А теперь чего будет – Богу весть!..
И убежала за всеми.
После пьянки, споров и хождения стало особенно тихо в брошенной избе, выстуженной частым открыванием дверей. За окнами уже совсем стемнело. Я тоже влез в телогрейку и сел за стол. Трактор стих в отдалении.
Прошёл час, другой. И третий. Матрёна не возвращалась, но я не удивлялся: проводив сани, должно быть, ушла к своей Маше.
И ещё прошёл час. И ещё. Не только тьма, но глубокая какая-то тишина опустилась на деревню. Я не мог тогда понять, отчего тишина, – оттого, оказалось, что за весь вечер ни одного поезда не прошло по линии в полуверсте от нас. Приёмник мой молчал, и я заметил, что очень уж, как никогда, развозились мыши: всё нахальней, всё шумней они бегали под обоями, скребли и попискивали.
Я очнулся. Был первый час ночи, а Матрёна не возвращалась.
Вдруг услышал я несколько громких голосов на деревне. Ещё были они далеко, но как подтолкнуло меня, что это к нам. И правда, скоро резкий стук раздался в ворота. Чужой властный голос кричал, чтоб открыли. Я вышел с электрическим фонариком в густую темноту. Деревня вся спала, окна не светились, а снег за неделю притаял и тоже не отсвечивал. Я отвернул нижнюю завёртку и впустил. К избе прошли четверо в шинелях. Неприятно это очень, когда ночью приходят к тебе громко и в шинелях.
При свете огляделся я, однако, что у двоих шинели – железнодорожные. Старший, толстый, с таким же лицом, как у того тракториста, спросил:
– Где хозяйка?
– Не знаю.
– А трактор с санями из этого двора уезжал?
– Из этого.
– Они пили тут перед отъездом?
Все четверо щурились, оглядывались в полутьме при настольной лампе. Я так понял, что кого-то арестовали или хотели арестовать.
– Да что случилось?
– Отвечайте, что вас спрашивают!
– Но…
– Поехали пьяные?
– Они пили тут?
Убил ли кто кого? Или перевозить нельзя было горницы? Очень уж они на меня наседали. Но одно было ясно: что за самогонщину Матрёне могут дать срок.
Я отступил к кухонной дверке и так перегородил её собою.
– Право, не заметил. Не видно было.
(Мне и действительно не видно было, только слышно.)
И как бы растерянным жестом я провёл рукой, показывая обстановку избы: мирный настольный свет над книгами и тетрадями; толпу испуганных фикусов; суровую койку отшельника. Никаких следов разгула. А за часы-то, часы, самогонный запах подразвеялся.
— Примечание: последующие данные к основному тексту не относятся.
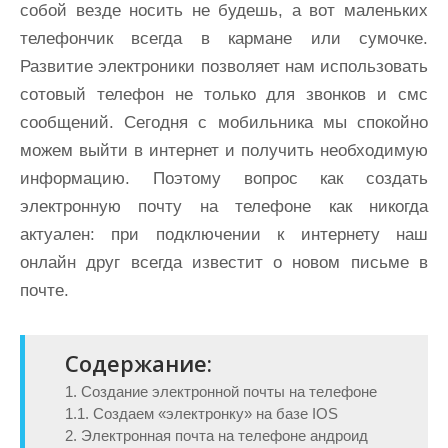
собой везде носить не будешь, а вот маленьких
телефончик всегда в кармане или сумочке.
Развитие электроники позволяет нам использовать
сотовый телефон не только для звонков и смс
сообщений. Сегодня с мобильника мы спокойно
можем выйти в интернет и получить необходимую
информацию. Поэтому вопрос как создать
электронную почту на телефоне как никогда
актуален: при подключении к интернету наш
онлайн друг всегда известит о новом письме в
почте.
Содержание:
1. Создание электронной почты на телефоне
1.1. Создаем «электронку» на базе IOS
2. Электронная почта на телефоне андроид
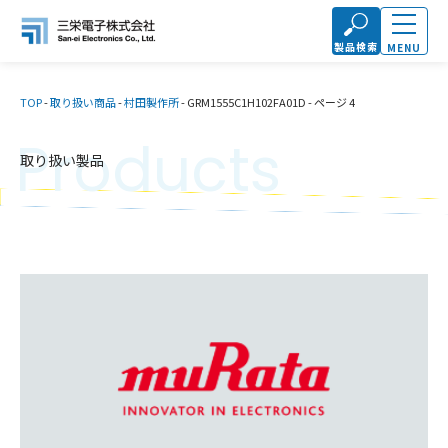
製品検索
MENU
TOP
-
取り扱い商品
-
村田製作所
-
GRM1555C1H102FA01D
-
ページ 4
Products
取り扱い製品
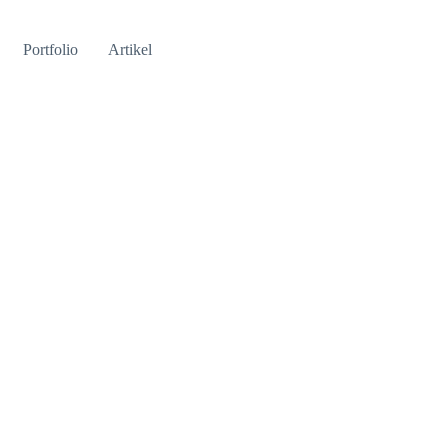
Portfolio
Artikel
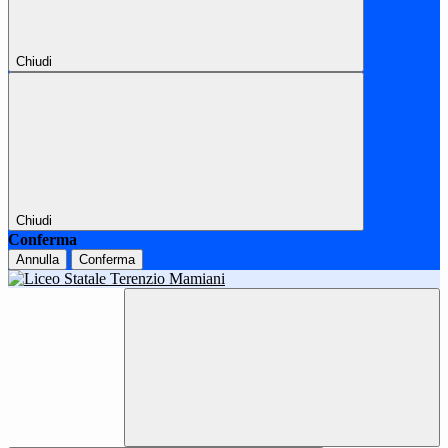
Chiudi
Chiudi
Conferma
Annulla
Conferma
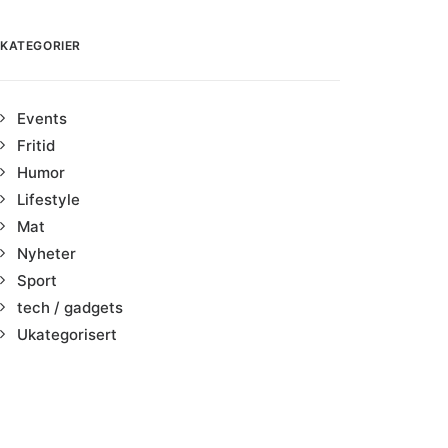
KATEGORIER
Events
Fritid
Humor
Lifestyle
Mat
Nyheter
Sport
tech / gadgets
Ukategorisert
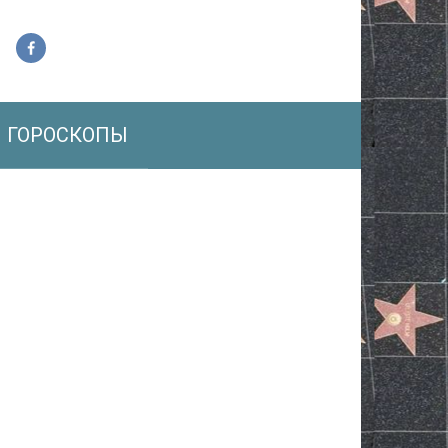
ГОРОСКОПЫ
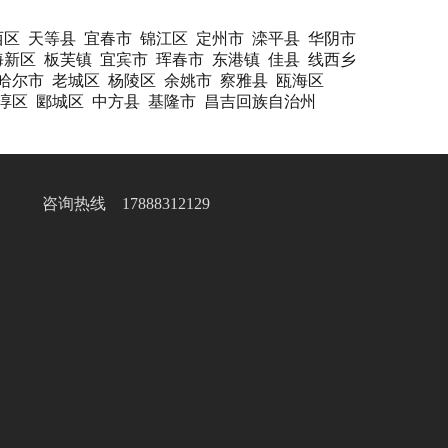
西区
天等县
宜春市
锦江区
定州市
滦平县
华阴市
海新区
板芙镇
宜宾市
珲春市
东港镇
佳县
线西乡
哈尔市
老城区
杨陵区
余姚市
察雅县
瓯海区
淳区
郾城区
中方县
基隆市
昌吉回族自治州
咨询热线 17888312129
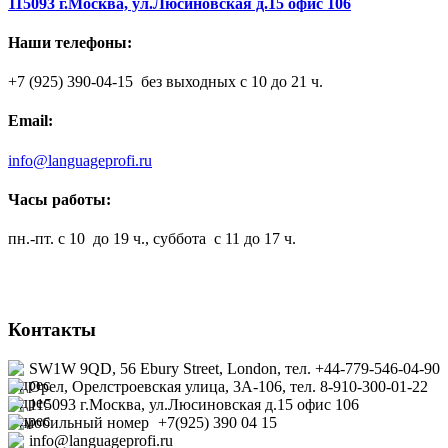
115093 г.Москва, ул.Люсиновская д.15 офис 106
Наши телефоны:
+7 (925) 390-04-15 без выходных с 10 до 21 ч.
Email:
info@languageprofi.ru
Часы работы:
пн.-пт. с 10 до 19 ч., суббота с 11 до 17 ч.
Контакты
SW1W 9QD, 56 Ebury Street, London, тел. +44-779-546-04-90
Орел, Орелстроевская улица, 3А-106, тел. 8-910-300-01-22
115093 г.Москва, ул.Люсиновская д.15 офис
106
+7(925) 390 04 15
info@languageprofi.ru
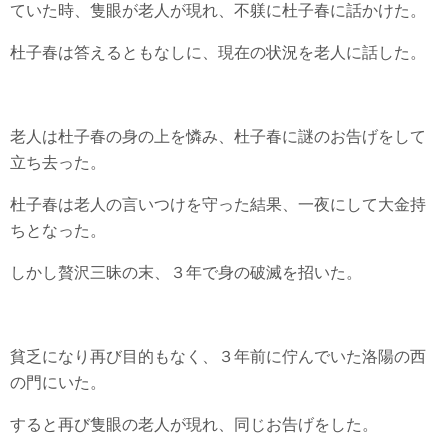
ていた時、隻眼が老人が現れ、不躾に杜子春に話かけた。
杜子春は答えるともなしに、現在の状況を老人に話した。
老人は杜子春の身の上を憐み、杜子春に謎のお告げをして
立ち去った。
杜子春は老人の言いつけを守った結果、一夜にして大金持
ちとなった。
しかし贅沢三昧の末、３年で身の破滅を招いた。
貧乏になり再び目的もなく、３年前に佇んでいた洛陽の西
の門にいた。
すると再び隻眼の老人が現れ、同じお告げをした。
Они уже и сами с досадой заметили, что никакой попойки здесь не было. И повернули к выходу, между собой говоря, что, значит, пьянка была не в этой избе, но хорошо бы прихватить, что была. Я провожал их и допытывался, что же случилось. И только в калитке мне буркнул один:
– Разворотило их всех. Не соберёшь.
А другой добавил:
– Да это что! Двадцать первый скорый чуть с рельс не сошёл, вот было бы.
И они быстро ушли.
Кого – их? Кого – всех? Матрёна-то где?..
Я вернулся в избу, отвёл полог и прошёл в кухоньку. Тут самогонный смрад ещё сохранялся, ударил в меня. Это было застывшее побоище – сгруженных табуреток и скамьи, пустых лежачих бутылок и одной неоконченной, стаканов, недоеденной селёдки, лука и раскромсанного сала.
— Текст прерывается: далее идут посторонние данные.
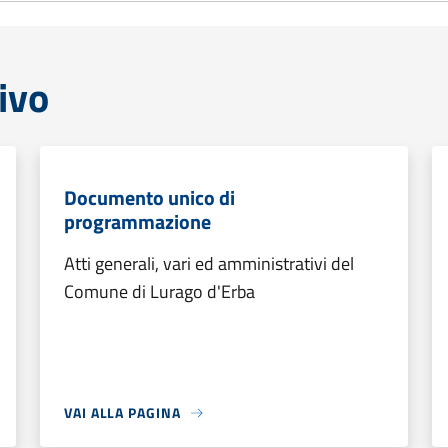
ivo
Documento unico di
programmazione
Atti generali, vari ed amministrativi del
Comune di Lurago d'Erba
VAI ALLA PAGINA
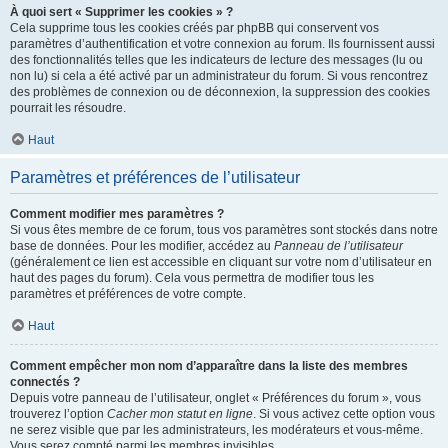
À quoi sert « Supprimer les cookies » ?
Cela supprime tous les cookies créés par phpBB qui conservent vos
paramètres d’authentification et votre connexion au forum. Ils fournissent aussi
des fonctionnalités telles que les indicateurs de lecture des messages (lu ou
non lu) si cela a été activé par un administrateur du forum. Si vous rencontrez
des problèmes de connexion ou de déconnexion, la suppression des cookies
pourrait les résoudre.
Haut
Paramètres et préférences de l’utilisateur
Comment modifier mes paramètres ?
Si vous êtes membre de ce forum, tous vos paramètres sont stockés dans notre
base de données. Pour les modifier, accédez au
Panneau de l’utilisateur
(généralement ce lien est accessible en cliquant sur votre nom d’utilisateur en
haut des pages du forum). Cela vous permettra de modifier tous les
paramètres et préférences de votre compte.
Haut
Comment empêcher mon nom d’apparaître dans la liste des membres
connectés ?
Depuis votre panneau de l’utilisateur, onglet « Préférences du forum », vous
trouverez l’option
Cacher mon statut en ligne
. Si vous activez cette option vous
ne serez visible que par les administrateurs, les modérateurs et vous-même.
Vous serez compté parmi les membres invisibles.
Всё было мертво. И только тараканы спокойно ползали по полю битвы.
Я кинулся всё убирать. Я полоскал бутылки, убирал еду, разносил стулья, а остаток самогона спрятал в тёмное подполье подальше.
И лишь когда я всё это сделал, я встал пнём посреди пустой избы: что-то сказано было о двадцать первом скором. К чему?.. Может, надо было всё это показать им? Я уже сомневался. Но что за манера проклятая – ничего не объяснить нечиновному человеку?